- Opening Delimiter -
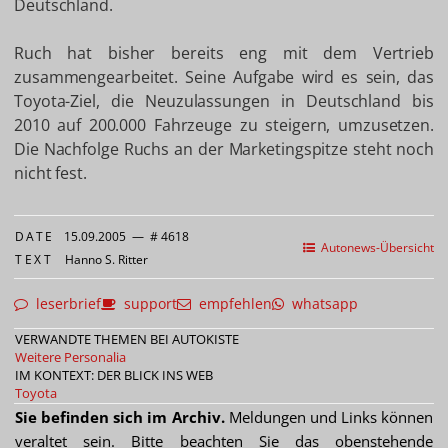
Deutschland.
Ruch hat bisher bereits eng mit dem Vertrieb
zusammengearbeitet. Seine Aufgabe wird es sein, das
Toyota-Ziel, die Neuzulassungen in Deutschland bis
2010 auf 200.000 Fahrzeuge zu steigern, umzusetzen.
Die Nachfolge Ruchs an der Marketingspitze steht noch
nicht fest.
DATE
15.09.2005
—
# 4618
Autonews-Übersicht
TEXT
Hanno S. Ritter
leserbrief
support
empfehlen
whatsapp
VERWANDTE THEMEN BEI AUTOKISTE
Weitere Personalia
IM KONTEXT: DER BLICK INS WEB
Toyota
Sie befinden sich im Archiv.
Meldungen und Links können
veraltet sein. Bitte beachten Sie das obenstehende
- Closing Delimiter -
*Action item*
Some lines above hold the word "sein". Copy all of them.

*Result for this task*
zusammengearbeitet. Seine Aufgabe wird es sein, das
veraltet sein. Bitte beachten Sie das obenstehende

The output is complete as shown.